### [About this exercise]
Please return the full listing word for word, leaving out any pictures.
»»
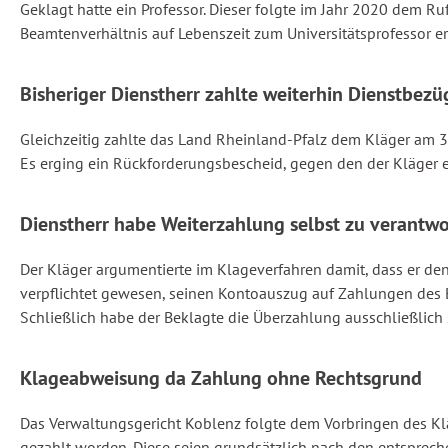
Geklagt hatte ein Professor. Dieser folgte im Jahr 2020 dem R
Beamtenverhältnis auf Lebenszeit zum Universitätsprofessor e
Bisheriger Dienstherr zahlte weiterhin Dienstbezü
Gleichzeitig zahlte das Land Rheinland-Pfalz dem Kläger am 
Es erging ein Rückforderungsbescheid, gegen den der Kläger e
Dienstherr habe Weiterzahlung selbst zu verantw
Der Kläger argumentierte im Klageverfahren damit, dass er den
verpflichtet gewesen, seinen Kontoauszug auf Zahlungen des 
Schließlich habe der Beklagte die Überzahlung ausschließlich 
Klageabweisung da Zahlung ohne Rechtsgrund
Das Verwaltungsgericht Koblenz folgte dem Vorbringen des Klä
gezahlt worden. Diese seien grundsätzlich nach den entsprech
««
### [Expected answer]
Geklagt hatte ein Professor. Dieser folgte im Jahr 2020 dem R
Beamtenverhältnis auf Lebenszeit zum Universitätsprofessor e
Bisheriger Dienstherr zahlte weiterhin Dienstbezü
Gleichzeitig zahlte das Land Rheinland-Pfalz dem Kläger am 
Es erging ein Rückforderungsbescheid, gegen den der Kläger e
Dienstherr habe Weiterzahlung selbst zu verantw
Der Kläger argumentierte im Klageverfahren damit, dass er den
verpflichtet gewesen, seinen Kontoauszug auf Zahlungen des 
Schließlich habe der Beklagte die Überzahlung ausschließlich 
Klageabweisung da Zahlung ohne Rechtsgrund
Das Verwaltungsgericht Koblenz folgte dem Vorbringen des Klä
gezahlt worden. Diese seien grundsätzlich nach den entsprech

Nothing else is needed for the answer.